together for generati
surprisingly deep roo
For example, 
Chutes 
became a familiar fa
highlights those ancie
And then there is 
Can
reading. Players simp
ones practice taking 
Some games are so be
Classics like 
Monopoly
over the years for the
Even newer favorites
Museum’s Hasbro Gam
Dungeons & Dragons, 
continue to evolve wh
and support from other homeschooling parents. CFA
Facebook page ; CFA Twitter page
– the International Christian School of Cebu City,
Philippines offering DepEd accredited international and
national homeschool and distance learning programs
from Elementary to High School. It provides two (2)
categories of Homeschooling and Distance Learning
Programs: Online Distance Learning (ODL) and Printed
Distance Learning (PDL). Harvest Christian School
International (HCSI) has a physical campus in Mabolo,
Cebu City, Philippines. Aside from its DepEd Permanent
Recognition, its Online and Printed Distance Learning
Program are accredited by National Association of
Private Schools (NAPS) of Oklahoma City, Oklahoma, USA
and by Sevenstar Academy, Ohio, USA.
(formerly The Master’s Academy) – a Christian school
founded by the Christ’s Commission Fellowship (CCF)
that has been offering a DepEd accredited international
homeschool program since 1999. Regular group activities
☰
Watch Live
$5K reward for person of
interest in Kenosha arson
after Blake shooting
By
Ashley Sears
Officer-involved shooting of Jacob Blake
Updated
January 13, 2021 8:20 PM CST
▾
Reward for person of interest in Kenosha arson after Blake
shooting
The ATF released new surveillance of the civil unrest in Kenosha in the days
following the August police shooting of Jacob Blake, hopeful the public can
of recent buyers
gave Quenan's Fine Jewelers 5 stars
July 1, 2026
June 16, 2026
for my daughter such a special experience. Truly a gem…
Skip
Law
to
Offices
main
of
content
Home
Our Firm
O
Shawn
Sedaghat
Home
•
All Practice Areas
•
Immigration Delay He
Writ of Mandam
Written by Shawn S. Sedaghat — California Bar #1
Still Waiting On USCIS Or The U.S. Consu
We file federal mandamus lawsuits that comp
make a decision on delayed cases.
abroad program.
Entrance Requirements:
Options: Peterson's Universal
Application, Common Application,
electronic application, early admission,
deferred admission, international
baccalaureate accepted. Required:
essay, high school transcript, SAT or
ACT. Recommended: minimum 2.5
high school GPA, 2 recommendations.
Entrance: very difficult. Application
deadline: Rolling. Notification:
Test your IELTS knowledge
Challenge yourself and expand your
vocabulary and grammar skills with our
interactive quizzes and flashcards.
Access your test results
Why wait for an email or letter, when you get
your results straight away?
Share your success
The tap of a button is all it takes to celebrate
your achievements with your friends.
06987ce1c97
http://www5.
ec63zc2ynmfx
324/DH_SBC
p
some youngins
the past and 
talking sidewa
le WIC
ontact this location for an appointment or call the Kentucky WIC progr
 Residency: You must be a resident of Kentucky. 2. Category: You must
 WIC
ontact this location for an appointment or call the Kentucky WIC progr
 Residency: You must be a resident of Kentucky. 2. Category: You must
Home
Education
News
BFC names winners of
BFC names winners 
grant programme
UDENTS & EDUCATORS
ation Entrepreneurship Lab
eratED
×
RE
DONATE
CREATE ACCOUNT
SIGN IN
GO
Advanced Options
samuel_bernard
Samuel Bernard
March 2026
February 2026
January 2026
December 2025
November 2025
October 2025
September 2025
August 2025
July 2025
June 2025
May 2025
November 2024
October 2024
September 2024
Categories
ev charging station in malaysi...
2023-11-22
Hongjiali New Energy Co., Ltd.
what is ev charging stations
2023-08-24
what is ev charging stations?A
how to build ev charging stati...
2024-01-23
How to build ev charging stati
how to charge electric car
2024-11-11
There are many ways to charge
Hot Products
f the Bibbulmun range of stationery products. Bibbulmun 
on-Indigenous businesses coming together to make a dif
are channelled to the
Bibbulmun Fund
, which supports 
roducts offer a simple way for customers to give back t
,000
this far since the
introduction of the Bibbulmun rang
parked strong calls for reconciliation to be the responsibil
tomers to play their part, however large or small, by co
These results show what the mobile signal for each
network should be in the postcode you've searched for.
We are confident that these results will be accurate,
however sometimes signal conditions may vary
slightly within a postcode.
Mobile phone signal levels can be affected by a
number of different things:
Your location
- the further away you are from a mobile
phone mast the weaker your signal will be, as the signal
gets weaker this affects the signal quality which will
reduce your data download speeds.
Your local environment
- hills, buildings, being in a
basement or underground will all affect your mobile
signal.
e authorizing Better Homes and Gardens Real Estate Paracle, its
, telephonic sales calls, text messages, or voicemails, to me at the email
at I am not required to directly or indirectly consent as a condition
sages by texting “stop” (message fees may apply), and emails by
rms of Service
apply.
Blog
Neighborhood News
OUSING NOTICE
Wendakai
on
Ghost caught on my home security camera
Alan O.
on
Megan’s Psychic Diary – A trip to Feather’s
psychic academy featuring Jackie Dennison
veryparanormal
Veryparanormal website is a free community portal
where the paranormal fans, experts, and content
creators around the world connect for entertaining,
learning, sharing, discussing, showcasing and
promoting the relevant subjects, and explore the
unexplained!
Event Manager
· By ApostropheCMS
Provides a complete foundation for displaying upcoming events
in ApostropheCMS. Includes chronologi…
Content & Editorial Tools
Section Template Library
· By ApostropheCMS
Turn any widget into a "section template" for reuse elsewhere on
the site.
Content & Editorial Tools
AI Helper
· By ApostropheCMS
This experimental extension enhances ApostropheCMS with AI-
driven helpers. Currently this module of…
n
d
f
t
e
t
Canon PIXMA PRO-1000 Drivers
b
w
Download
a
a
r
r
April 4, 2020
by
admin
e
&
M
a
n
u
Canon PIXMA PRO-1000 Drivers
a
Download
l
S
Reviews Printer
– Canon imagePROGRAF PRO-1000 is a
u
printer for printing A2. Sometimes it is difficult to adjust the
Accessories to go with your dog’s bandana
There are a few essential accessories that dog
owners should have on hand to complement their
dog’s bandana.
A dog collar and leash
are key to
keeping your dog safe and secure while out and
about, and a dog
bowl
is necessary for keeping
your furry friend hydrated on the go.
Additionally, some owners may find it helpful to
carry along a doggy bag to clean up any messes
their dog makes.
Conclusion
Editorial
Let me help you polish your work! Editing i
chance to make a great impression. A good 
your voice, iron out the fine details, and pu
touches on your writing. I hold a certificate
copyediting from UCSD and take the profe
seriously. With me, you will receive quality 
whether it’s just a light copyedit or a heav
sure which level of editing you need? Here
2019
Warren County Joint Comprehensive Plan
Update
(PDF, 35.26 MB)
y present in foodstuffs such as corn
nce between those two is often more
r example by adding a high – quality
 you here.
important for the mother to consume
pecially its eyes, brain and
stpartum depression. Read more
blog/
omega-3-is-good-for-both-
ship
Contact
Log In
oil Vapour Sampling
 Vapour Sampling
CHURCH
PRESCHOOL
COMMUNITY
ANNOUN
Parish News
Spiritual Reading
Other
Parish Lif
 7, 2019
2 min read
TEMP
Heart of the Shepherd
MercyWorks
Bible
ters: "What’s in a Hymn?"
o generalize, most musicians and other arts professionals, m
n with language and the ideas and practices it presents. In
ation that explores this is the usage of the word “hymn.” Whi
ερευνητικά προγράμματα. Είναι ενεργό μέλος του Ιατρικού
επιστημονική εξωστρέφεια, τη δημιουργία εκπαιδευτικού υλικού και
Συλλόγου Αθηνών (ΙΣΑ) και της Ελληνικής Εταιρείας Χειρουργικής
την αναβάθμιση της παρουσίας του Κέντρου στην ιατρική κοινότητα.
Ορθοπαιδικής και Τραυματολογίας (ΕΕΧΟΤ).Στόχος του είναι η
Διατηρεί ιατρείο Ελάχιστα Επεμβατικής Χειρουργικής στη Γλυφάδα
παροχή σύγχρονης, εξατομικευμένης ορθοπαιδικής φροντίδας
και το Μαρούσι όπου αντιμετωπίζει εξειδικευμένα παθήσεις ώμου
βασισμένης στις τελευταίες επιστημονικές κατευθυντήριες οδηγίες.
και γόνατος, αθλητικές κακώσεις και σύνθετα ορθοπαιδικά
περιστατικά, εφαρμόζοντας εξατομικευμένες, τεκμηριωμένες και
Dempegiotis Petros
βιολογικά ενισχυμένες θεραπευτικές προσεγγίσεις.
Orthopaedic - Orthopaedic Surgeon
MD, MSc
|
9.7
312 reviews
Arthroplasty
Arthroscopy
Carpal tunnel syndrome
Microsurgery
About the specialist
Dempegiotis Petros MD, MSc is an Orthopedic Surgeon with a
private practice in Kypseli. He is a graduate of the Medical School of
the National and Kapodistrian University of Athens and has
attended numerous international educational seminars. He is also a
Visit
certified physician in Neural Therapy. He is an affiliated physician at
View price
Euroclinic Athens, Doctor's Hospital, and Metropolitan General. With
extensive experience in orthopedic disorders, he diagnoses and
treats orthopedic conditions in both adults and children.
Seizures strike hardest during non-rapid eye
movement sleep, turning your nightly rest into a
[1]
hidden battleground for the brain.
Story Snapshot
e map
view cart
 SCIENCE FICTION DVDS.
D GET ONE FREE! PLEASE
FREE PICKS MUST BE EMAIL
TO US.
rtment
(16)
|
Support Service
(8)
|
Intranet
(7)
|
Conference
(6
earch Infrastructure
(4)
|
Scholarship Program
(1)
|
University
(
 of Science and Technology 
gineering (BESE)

Your goal: Write out every line from the entries where "DepEd" appears.

Written response:
Philippines offering DepEd accredited international and
Cebu City, Philippines. Aside from its DepEd Permanent
that has been offering a DepEd accredited international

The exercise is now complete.